Pacuは、AWS環境のセキュリティ診断を行うためのオープンソースツールです。ペンテストやレッドチーム活動に使用され、攻撃者の視点からAWS環境の脆弱性を発見するために設計されています。Pacuを使用すると、AWSのリソースに対する列挙や、任意コードの実行、永続化など、様々な攻撃シナリオをシミュレーションできます。

  • AWS Pacuは、AWS環境を診断・ペンテストするためのオープンソースツールです。
  • Pacuの使用により、セキュリティ上の弱点を攻撃者視点で見つけることができます。
  • AWS GuardDutyと併用することで、より強固なセキュリティ対策が可能です。

インストールと設定

  1. 前提条件:
    • Python 3.7以上
    • AWS CLIのインストールと設定済み
  2. Pacuのインストール手順
    git clone https://github.com/RhinoSecurityLabs/pacu.git cd pacu pip install -r requirements.txt
  3. 設定
    AWSの認証情報を設定して、PacuがAWS環境にアクセスできるようにします。
    aws configure

Pacuの使用方法

攻撃用モジュール一覧

Pacuは、様々な攻撃シナリオを実行できるモジュールを提供しています。以下はその一部です。

偵察(Reconnaissance)

  • acm__enum: ACM証明書を列挙する。
  • aws__enum_account: AWSアカウントの基本情報を取得する。
  • ec2__download_userdata: EC2インスタンスのユーザーデータをダウンロードする。
  • iam__enum_users_roles_policies_groups: IAMユーザー、ロール、ポリシー、グループを列挙する。

権限昇格(Privilege Escalation)

  • iam__privesc_scan: 権限昇格の可能性をスキャンする。
  • cfn__resource_injection: CloudFormationテンプレートを使ったリソースのインジェクションを試みる。

モジュールの実行

各モジュールは簡単なコマンドで実行できます。例えば、IAM情報を列挙するには以下のコマンドを使います。

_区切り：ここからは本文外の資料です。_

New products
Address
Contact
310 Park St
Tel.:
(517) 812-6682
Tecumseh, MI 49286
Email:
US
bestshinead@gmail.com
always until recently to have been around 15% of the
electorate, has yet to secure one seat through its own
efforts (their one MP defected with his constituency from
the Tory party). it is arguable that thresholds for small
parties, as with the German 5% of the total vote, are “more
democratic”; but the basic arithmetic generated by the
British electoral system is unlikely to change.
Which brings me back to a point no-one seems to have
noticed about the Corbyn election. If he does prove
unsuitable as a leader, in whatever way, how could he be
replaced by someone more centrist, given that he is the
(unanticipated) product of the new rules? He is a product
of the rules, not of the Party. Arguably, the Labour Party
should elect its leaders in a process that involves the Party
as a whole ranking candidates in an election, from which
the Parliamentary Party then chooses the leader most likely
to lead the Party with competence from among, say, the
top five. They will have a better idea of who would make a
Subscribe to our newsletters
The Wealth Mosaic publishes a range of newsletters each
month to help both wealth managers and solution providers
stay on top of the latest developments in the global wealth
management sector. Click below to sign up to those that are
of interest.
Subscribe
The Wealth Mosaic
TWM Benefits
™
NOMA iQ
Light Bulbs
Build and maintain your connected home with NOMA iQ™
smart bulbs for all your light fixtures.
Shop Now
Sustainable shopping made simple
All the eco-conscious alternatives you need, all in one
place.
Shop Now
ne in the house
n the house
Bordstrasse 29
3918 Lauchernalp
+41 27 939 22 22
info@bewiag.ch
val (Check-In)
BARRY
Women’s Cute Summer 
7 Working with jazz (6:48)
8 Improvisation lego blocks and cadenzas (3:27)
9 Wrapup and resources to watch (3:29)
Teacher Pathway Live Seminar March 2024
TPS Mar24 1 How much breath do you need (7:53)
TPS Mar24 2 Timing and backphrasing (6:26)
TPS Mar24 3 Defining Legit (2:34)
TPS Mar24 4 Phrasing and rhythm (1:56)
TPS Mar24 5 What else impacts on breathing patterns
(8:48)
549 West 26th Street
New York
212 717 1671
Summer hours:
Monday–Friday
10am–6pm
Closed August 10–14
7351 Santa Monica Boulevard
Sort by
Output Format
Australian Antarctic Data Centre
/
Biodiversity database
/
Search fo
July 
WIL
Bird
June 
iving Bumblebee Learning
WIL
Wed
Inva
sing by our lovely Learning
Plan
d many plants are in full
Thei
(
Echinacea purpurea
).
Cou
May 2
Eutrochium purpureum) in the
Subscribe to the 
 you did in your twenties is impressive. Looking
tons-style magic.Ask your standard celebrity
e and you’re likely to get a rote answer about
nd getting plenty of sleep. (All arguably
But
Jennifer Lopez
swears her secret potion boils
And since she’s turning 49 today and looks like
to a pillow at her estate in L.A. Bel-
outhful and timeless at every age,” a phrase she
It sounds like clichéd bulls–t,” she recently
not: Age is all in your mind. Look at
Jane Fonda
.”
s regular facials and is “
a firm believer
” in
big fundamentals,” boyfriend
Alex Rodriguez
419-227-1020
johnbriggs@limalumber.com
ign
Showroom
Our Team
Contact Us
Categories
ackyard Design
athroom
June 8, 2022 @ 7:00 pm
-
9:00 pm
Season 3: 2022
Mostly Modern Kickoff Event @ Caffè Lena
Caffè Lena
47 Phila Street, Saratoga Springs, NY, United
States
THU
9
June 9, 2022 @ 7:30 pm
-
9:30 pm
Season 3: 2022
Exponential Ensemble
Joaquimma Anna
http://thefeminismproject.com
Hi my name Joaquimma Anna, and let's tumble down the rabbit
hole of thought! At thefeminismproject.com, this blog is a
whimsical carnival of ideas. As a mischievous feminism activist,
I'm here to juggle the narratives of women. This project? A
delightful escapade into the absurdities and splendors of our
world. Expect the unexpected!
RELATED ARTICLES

run iam__enum_users_roles_policies_groups

実行後、結果はPacuの内部データベースに保存され、後から参照することが可能です。

AWS GuardDuty

概要

AWS GuardDutyは、AWSが提供するマネージドの脅威検出サービスです。異常なAPIコールや、潜在的な不正アクセスをリアルタイムで検知します。GuardDutyは、Pacuでシミュレーションされた攻撃に対する検知能力を持ち、Pacuと組み合わせて使用することで、診断と防御の両面からセキュリティを強化できます。

検知できる脅威一覧

  • 不正なAPIコール
  • IAM認証情報の不正使用
  • S3バケットへの異常アクセス

Pacu VS GuardDuty

Pacuは攻撃者視点での診断ツールであり、AWS環境の脆弱性を見つけるために使用されます。一方で、GuardDutyは防御側のツールであり、異常な動作や攻撃をリアルタイムで検知します。これらを併用することで、攻撃のシミュレーションとその対策を一連の流れで確認することが可能です。

実験結果

実際にPacuの各種モジュールを実行し、GuardDutyでの検知結果を確認したところ、多くの攻撃手法がGuardDutyにより検知されました。例えば、iam__privesc_scanによる権限昇格試行は、GuardDutyによって警告が発せられました。しかし、すべての攻撃が検知されるわけではなく、細かい調整や設定が必要です。

まとめ

Pacuを利用することで、AWS環境のセキュリティ診断をより効率的に行うことができます。特に、実際の攻撃シナリオをシミュレーションすることで、環境内の潜在的な脆弱性を早期に発見できます。加えて、GuardDutyを併用することで、攻撃への対応力も向上します。クラウド環境のセキュリティを強化するためには、PacuとGuardDutyを組み合わせた総合的なアプローチが重要です。